Where a line below holds the string "стажу", that line goes into the answer.

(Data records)
*** Begin section ***

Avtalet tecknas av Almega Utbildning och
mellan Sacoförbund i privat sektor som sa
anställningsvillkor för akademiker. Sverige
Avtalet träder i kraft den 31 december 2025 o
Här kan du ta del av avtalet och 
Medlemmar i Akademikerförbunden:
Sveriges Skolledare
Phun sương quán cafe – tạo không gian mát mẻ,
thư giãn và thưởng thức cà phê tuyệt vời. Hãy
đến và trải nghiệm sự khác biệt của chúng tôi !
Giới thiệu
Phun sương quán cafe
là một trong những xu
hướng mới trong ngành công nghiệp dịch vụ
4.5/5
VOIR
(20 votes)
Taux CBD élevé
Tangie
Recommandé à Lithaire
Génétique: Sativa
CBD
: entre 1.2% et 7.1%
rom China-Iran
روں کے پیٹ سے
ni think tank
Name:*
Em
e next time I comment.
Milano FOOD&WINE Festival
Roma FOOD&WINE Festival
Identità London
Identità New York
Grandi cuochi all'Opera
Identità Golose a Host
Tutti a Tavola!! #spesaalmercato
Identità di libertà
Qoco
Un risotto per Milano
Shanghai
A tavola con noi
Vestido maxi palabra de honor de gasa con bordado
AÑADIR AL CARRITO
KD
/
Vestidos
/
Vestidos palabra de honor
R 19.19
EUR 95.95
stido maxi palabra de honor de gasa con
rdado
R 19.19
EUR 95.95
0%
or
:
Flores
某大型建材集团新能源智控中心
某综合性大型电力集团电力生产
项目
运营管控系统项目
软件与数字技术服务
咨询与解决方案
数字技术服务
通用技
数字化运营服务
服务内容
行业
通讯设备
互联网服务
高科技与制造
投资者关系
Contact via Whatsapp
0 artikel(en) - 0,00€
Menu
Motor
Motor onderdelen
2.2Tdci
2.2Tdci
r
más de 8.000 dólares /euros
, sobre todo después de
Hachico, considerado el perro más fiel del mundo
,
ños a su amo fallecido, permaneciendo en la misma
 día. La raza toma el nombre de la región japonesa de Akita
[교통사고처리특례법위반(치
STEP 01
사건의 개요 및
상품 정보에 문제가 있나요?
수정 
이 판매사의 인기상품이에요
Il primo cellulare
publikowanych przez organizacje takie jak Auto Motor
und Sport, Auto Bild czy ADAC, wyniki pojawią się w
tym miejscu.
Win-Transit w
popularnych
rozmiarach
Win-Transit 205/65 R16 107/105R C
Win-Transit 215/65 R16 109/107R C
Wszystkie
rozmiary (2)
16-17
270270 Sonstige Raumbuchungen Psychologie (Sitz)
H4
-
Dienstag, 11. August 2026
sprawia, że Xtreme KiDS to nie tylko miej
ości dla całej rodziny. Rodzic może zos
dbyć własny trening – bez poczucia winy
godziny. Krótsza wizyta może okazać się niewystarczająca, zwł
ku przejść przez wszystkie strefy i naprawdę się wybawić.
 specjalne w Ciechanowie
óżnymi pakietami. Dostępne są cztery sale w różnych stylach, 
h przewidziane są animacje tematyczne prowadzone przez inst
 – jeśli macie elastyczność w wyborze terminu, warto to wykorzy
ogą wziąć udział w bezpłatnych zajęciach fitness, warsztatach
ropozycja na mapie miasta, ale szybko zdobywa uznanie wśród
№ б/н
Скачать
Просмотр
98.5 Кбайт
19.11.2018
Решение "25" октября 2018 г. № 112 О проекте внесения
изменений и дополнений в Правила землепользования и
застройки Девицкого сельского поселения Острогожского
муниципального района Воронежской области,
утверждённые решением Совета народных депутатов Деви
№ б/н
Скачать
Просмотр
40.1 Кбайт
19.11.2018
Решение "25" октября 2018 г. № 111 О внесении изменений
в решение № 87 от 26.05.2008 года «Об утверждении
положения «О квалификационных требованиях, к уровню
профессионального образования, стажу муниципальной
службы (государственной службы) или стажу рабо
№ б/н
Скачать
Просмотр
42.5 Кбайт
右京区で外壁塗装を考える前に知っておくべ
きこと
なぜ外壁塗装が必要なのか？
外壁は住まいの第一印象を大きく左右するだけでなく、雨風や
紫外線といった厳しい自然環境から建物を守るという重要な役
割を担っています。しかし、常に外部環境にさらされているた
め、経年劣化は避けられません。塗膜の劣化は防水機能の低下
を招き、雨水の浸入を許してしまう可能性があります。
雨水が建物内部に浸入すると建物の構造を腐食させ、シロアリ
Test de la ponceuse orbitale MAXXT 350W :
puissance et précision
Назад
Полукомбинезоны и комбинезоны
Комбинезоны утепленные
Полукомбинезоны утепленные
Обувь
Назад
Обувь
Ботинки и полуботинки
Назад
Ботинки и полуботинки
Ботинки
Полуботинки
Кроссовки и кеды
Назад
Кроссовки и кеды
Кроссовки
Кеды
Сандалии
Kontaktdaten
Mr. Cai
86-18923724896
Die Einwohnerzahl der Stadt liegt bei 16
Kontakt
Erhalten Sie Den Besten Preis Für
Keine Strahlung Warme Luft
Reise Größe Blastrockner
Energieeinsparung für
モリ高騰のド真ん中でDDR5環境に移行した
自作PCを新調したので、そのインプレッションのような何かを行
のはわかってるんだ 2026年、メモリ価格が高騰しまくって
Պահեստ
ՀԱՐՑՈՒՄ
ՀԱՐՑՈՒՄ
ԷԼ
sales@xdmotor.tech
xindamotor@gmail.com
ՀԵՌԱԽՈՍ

*** End section ***

EXERCISE OUTPUT |
профессионального образования, стажу муниципальной
службы (государственной службы) или стажу рабо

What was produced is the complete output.